> **Material provided**
========================================
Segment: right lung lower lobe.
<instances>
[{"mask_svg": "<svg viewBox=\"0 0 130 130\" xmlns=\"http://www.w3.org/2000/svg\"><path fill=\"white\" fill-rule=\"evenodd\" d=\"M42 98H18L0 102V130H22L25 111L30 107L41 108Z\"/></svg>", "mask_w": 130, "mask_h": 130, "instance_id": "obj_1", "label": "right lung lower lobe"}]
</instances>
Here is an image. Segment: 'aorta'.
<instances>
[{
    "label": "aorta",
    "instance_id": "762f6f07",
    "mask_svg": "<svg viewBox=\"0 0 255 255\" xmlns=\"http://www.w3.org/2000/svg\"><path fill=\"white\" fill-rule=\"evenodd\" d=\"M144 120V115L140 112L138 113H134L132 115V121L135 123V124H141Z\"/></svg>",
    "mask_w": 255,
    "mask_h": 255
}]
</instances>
========================================
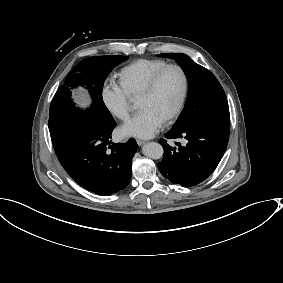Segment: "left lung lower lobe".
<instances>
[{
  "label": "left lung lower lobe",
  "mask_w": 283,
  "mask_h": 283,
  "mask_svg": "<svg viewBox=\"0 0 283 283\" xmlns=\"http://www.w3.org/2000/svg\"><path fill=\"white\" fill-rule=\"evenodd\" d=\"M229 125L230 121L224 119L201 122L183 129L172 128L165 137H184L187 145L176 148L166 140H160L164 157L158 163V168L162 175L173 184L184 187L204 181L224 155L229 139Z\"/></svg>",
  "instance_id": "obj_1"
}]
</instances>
========================================
Reproduce each line of the records in which the string "label" appears.

> **Your response**
[{"mask_svg": "<svg viewBox=\"0 0 130 130\" xmlns=\"http://www.w3.org/2000/svg\"><path fill=\"white\" fill-rule=\"evenodd\" d=\"M42 98H18L0 102V130H22L25 111L30 107L41 108Z\"/></svg>", "mask_w": 130, "mask_h": 130, "instance_id": "obj_1", "label": "right lung lower lobe"}]
    "label": "aorta",
  "label": "left lung lower lobe",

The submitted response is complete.